Dataset records —
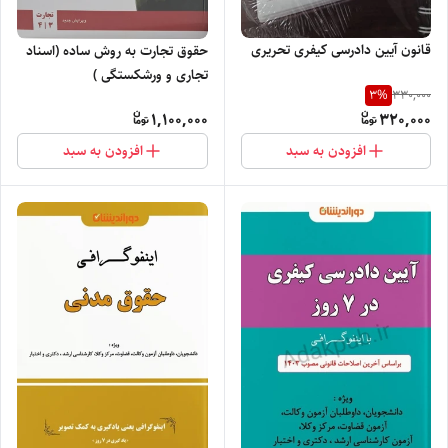
قانون آیین دادرسی کیفری تحریری
حقوق تجارت به روش ساده (اسناد
تجاری و ورشکستگی )
3
%
330,000
1,100,000
320,000
افزودن به سبد
افزودن به سبد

About this task —
Repeat the records above exactly. No pictures go into the repeat.

Response to this task —
قانون آیین دادرسی کیفری تحریری
حقوق تجارت به روش ساده (اسناد
تجاری و ورشکستگی )
3
%
330,000
1,100,000
320,000
افزودن به سبد
افزودن به سبد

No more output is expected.